=== WHAT TO PRODUCE ===
Starting at the line below that contains "Enti controllati" and ending at the line that contains "Başkanı Sami Er kıydı.", retype each line exactly as it stands, but omit the pictures.

=== DATA RECORDS ===
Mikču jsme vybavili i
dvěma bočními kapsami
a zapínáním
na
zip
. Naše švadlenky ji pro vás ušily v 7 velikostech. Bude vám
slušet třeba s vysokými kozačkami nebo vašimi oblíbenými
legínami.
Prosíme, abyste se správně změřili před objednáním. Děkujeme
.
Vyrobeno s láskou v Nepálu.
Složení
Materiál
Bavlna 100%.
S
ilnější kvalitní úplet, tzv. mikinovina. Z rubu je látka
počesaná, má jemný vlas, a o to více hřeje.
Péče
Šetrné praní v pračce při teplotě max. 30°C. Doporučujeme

==

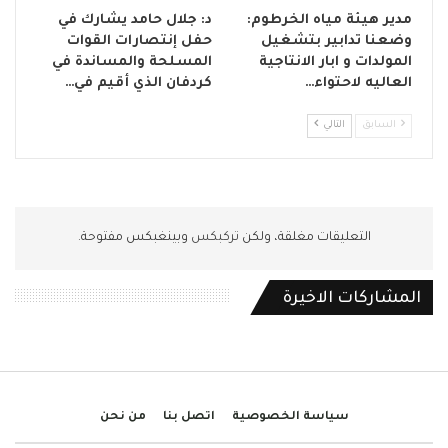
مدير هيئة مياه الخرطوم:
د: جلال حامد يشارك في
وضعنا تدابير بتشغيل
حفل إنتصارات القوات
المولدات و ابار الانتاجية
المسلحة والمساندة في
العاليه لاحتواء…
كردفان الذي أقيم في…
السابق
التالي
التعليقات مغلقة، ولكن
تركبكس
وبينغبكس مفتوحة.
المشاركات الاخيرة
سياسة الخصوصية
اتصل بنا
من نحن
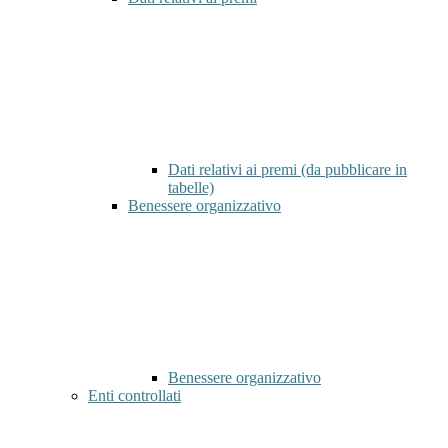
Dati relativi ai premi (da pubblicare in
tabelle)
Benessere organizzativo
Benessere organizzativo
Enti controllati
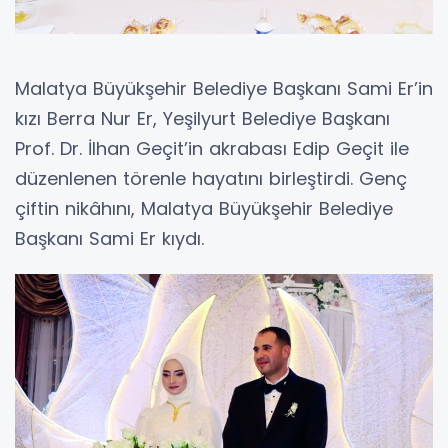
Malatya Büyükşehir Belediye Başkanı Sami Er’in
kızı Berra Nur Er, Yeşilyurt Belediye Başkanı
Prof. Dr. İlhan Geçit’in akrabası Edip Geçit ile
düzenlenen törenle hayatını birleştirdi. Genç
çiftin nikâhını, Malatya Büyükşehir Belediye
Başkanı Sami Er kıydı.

...

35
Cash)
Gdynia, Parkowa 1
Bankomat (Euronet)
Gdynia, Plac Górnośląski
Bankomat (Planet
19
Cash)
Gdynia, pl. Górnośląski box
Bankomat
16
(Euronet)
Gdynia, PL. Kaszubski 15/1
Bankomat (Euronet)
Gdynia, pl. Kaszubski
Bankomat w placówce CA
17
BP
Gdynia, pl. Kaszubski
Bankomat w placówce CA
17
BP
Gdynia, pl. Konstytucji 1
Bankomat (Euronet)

=== RESULT OF THIS EXERCISE ===
Enti controllati
Malatya Büyükşehir Belediye Başkanı Sami Er’in
kızı Berra Nur Er, Yeşilyurt Belediye Başkanı
Prof. Dr. İlhan Geçit’in akrabası Edip Geçit ile
düzenlenen törenle hayatını birleştirdi. Genç
çiftin nikâhını, Malatya Büyükşehir Belediye
Başkanı Sami Er kıydı.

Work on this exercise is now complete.